Details, but important ones. The protective provisions in the TFFI term sheet include the word “adversely” in section (i) – this is simply “lawsuit bait” if it ever comes to pass as an issue. I also want a protective provision to disallow increases in Common Stock. And – given the board size, I want a protective provision that doesn’t allow the board to be increased without my consent. Finally, I want a protective provision against making an exclusive deal or license for the assets – this is another way of selling the company out from under the investor.
Now, I guess I’ll negotiate on these, but I can’t imagine why anyone would struggle with any of this. Except for the lawyers. Remember – we are still in the term sheet – just wait until the lawyers expand this into the actual financing documents. I’m sure the WSGR lawyers might have a different point of view, as might my lawyers, or any other lawyer that looks at this. Or, if the WSGR lawyer is on the other side of the deal (representing the VC) he might have an issue with the TFFI version.

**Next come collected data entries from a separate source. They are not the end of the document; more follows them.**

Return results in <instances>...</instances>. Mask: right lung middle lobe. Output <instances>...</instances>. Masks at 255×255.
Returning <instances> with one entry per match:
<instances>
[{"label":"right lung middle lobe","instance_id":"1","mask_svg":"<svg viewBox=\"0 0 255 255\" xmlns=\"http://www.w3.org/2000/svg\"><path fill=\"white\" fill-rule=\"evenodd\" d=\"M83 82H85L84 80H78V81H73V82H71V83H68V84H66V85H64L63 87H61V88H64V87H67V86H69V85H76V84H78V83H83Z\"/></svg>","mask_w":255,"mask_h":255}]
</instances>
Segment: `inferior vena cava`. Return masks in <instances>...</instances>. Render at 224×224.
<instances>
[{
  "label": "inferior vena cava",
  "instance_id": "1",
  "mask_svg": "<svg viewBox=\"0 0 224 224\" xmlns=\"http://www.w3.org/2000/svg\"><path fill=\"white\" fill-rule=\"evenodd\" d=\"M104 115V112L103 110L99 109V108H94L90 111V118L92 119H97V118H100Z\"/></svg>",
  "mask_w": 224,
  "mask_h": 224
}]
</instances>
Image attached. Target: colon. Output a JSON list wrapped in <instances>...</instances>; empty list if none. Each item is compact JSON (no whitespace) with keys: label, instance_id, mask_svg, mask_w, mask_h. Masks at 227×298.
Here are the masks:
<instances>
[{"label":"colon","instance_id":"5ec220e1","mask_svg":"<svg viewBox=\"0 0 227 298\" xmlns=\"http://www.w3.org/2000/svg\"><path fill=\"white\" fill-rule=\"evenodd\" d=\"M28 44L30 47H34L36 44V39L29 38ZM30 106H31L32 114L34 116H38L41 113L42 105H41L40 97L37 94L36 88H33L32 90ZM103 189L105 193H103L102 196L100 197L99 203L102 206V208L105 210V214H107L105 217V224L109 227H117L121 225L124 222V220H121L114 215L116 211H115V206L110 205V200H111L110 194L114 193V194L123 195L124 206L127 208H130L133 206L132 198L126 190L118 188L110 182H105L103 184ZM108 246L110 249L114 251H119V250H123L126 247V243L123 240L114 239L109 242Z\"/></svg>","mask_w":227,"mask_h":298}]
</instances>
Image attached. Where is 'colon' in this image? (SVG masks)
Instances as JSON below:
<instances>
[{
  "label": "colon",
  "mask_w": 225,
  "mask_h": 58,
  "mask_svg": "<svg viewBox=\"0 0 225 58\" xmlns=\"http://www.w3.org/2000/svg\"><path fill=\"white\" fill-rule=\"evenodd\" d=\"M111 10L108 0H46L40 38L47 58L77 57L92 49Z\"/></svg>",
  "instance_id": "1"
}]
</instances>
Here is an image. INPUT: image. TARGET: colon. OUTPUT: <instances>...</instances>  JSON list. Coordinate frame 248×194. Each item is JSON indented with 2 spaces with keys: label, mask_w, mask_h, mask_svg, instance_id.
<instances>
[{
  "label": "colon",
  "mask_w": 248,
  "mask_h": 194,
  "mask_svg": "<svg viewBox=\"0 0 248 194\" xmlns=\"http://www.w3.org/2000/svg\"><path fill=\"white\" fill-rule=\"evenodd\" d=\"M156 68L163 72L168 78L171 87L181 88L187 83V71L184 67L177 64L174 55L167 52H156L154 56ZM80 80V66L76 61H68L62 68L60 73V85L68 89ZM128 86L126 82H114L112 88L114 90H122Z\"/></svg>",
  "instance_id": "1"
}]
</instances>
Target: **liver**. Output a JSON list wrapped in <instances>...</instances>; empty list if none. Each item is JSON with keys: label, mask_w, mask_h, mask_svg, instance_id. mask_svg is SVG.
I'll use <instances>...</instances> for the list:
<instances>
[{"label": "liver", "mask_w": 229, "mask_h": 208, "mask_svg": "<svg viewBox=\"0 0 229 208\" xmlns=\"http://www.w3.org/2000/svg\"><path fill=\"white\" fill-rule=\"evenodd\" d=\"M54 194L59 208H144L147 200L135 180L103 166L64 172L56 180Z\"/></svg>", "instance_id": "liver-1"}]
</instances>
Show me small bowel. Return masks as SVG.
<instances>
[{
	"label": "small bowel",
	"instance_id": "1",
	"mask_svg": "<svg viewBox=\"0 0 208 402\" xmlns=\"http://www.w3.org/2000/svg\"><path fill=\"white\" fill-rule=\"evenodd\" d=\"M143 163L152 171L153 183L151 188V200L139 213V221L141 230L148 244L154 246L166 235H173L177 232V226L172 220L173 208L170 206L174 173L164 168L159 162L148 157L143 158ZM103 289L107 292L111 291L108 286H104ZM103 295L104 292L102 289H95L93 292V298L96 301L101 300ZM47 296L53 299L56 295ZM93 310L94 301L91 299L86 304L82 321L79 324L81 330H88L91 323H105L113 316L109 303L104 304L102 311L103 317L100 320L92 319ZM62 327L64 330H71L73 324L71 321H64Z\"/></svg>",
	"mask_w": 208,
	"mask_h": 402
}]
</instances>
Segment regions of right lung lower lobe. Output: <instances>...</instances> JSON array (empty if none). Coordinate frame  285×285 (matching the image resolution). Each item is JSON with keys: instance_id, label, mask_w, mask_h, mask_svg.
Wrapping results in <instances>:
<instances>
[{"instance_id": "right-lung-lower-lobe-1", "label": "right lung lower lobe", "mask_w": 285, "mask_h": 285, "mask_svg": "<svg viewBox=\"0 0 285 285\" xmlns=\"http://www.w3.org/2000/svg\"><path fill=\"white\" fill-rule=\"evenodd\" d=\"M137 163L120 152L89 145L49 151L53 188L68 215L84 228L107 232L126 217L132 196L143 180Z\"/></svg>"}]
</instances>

Standardizing the deal documents would solve a huge part of this. Also, if the lawyers acknowledged that they aren’t adding much value at this level (e.g. it’s a simple negotiation and a straightforward thing to document), you could get to a place where lawyers should be able to do this for a low fixed price (say, $10,000). However, this has to be done at the legal level, or you don’t really solve the fundamental issue. Sure – you theoretically can streamline the process by starting with a better “form” that has been “pre-negotiated” (e.g. take it or leave it), but until you standardize the legal stuff behind the deal, you are always going to have lawyers armed with word processors redlining things.

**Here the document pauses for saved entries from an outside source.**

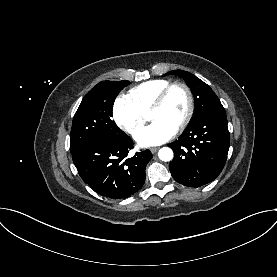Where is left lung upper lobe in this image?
Instances as JSON below:
<instances>
[{
	"mask_svg": "<svg viewBox=\"0 0 277 277\" xmlns=\"http://www.w3.org/2000/svg\"><path fill=\"white\" fill-rule=\"evenodd\" d=\"M166 74H174L183 78L186 84L190 87L195 99V112L193 120L198 118L213 106L221 104L219 98L213 90L195 75L183 70H174Z\"/></svg>",
	"mask_w": 277,
	"mask_h": 277,
	"instance_id": "5c2ea615",
	"label": "left lung upper lobe"
}]
</instances>
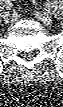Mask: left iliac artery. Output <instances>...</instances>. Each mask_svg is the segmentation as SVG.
I'll use <instances>...</instances> for the list:
<instances>
[{"mask_svg": "<svg viewBox=\"0 0 63 107\" xmlns=\"http://www.w3.org/2000/svg\"><path fill=\"white\" fill-rule=\"evenodd\" d=\"M47 7H48V9H51L53 7L52 3L50 1L47 2Z\"/></svg>", "mask_w": 63, "mask_h": 107, "instance_id": "1", "label": "left iliac artery"}]
</instances>
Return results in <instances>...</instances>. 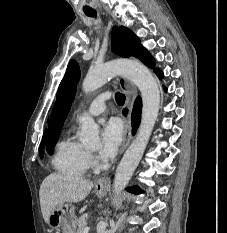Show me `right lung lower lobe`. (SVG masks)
Returning <instances> with one entry per match:
<instances>
[{
    "label": "right lung lower lobe",
    "mask_w": 227,
    "mask_h": 233,
    "mask_svg": "<svg viewBox=\"0 0 227 233\" xmlns=\"http://www.w3.org/2000/svg\"><path fill=\"white\" fill-rule=\"evenodd\" d=\"M138 125H139L138 109H137V105L135 103L133 113H132V127H133L132 131H133V133H135V130L137 129Z\"/></svg>",
    "instance_id": "right-lung-lower-lobe-1"
}]
</instances>
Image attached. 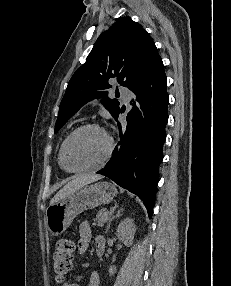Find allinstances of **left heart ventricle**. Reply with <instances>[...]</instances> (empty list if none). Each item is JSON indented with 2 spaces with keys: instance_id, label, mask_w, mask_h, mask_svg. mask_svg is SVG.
Instances as JSON below:
<instances>
[{
  "instance_id": "left-heart-ventricle-1",
  "label": "left heart ventricle",
  "mask_w": 231,
  "mask_h": 286,
  "mask_svg": "<svg viewBox=\"0 0 231 286\" xmlns=\"http://www.w3.org/2000/svg\"><path fill=\"white\" fill-rule=\"evenodd\" d=\"M108 142L103 133L96 129H85L74 135L65 150V165L78 169L101 159L106 153Z\"/></svg>"
}]
</instances>
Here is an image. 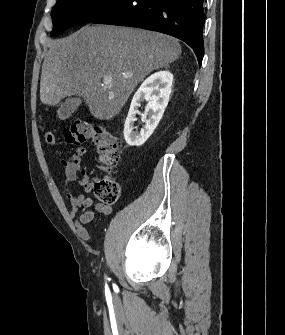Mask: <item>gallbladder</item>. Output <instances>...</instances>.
Here are the masks:
<instances>
[{"label": "gallbladder", "instance_id": "bac80fb5", "mask_svg": "<svg viewBox=\"0 0 285 335\" xmlns=\"http://www.w3.org/2000/svg\"><path fill=\"white\" fill-rule=\"evenodd\" d=\"M81 104V100L79 98H68L64 104H62L61 108H59L57 112L58 118L60 120H67V118H70L71 114L79 108Z\"/></svg>", "mask_w": 285, "mask_h": 335}]
</instances>
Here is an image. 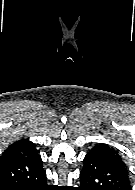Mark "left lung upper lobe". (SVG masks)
Segmentation results:
<instances>
[{
	"label": "left lung upper lobe",
	"instance_id": "obj_1",
	"mask_svg": "<svg viewBox=\"0 0 135 190\" xmlns=\"http://www.w3.org/2000/svg\"><path fill=\"white\" fill-rule=\"evenodd\" d=\"M89 153L101 156V157L111 161L116 166L120 167L123 171L128 173L126 164L122 160L119 153L116 150H114L113 148H110L107 145H98V146H95L93 149H91L89 151Z\"/></svg>",
	"mask_w": 135,
	"mask_h": 190
}]
</instances>
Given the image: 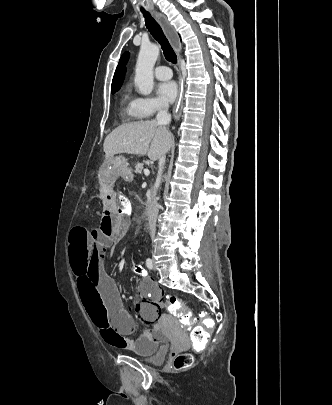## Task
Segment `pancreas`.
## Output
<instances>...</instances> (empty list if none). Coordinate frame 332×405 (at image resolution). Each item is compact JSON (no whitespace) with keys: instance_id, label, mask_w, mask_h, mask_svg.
<instances>
[{"instance_id":"1","label":"pancreas","mask_w":332,"mask_h":405,"mask_svg":"<svg viewBox=\"0 0 332 405\" xmlns=\"http://www.w3.org/2000/svg\"><path fill=\"white\" fill-rule=\"evenodd\" d=\"M144 168V164L143 163H137L135 166V172L138 174H141Z\"/></svg>"}]
</instances>
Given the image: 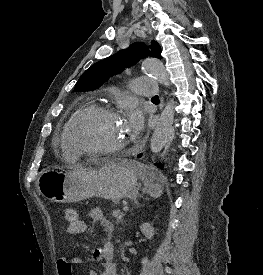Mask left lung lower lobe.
<instances>
[{
    "label": "left lung lower lobe",
    "instance_id": "obj_1",
    "mask_svg": "<svg viewBox=\"0 0 263 275\" xmlns=\"http://www.w3.org/2000/svg\"><path fill=\"white\" fill-rule=\"evenodd\" d=\"M137 157H138V158L142 157V153L139 154ZM156 165H158V167H163V164H162V163H156Z\"/></svg>",
    "mask_w": 263,
    "mask_h": 275
}]
</instances>
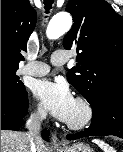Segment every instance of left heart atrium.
Wrapping results in <instances>:
<instances>
[{
	"mask_svg": "<svg viewBox=\"0 0 123 152\" xmlns=\"http://www.w3.org/2000/svg\"><path fill=\"white\" fill-rule=\"evenodd\" d=\"M34 93L37 100L60 120H69L75 105L68 86L62 81L43 79L36 83Z\"/></svg>",
	"mask_w": 123,
	"mask_h": 152,
	"instance_id": "39dd6f15",
	"label": "left heart atrium"
}]
</instances>
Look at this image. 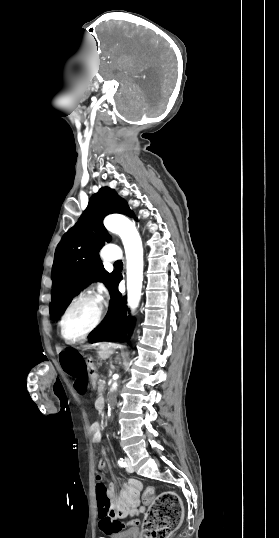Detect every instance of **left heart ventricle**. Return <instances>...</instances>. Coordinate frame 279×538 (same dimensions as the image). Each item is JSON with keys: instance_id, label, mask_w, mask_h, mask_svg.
I'll use <instances>...</instances> for the list:
<instances>
[{"instance_id": "1", "label": "left heart ventricle", "mask_w": 279, "mask_h": 538, "mask_svg": "<svg viewBox=\"0 0 279 538\" xmlns=\"http://www.w3.org/2000/svg\"><path fill=\"white\" fill-rule=\"evenodd\" d=\"M96 315V304L85 301L76 306L68 316L64 334L67 339L73 340L81 335L92 323Z\"/></svg>"}]
</instances>
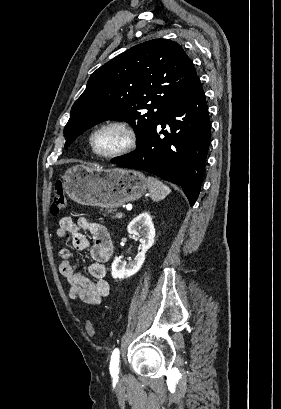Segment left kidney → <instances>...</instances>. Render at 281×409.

I’m not unhappy about the effort to simplify this – quite the opposite – I’m delighted even more people like TheFunded are getting in the mix. However, I encourage everyone, especially the lawyers, to recognize the value in standardization of the underlying docs (with the appropriate “fill in the blank negotiated terms”). I’m not sure how to get this to a standard point, but it’s got to be easier than figuring out if universal healthcare is possible and – if so – solving for it.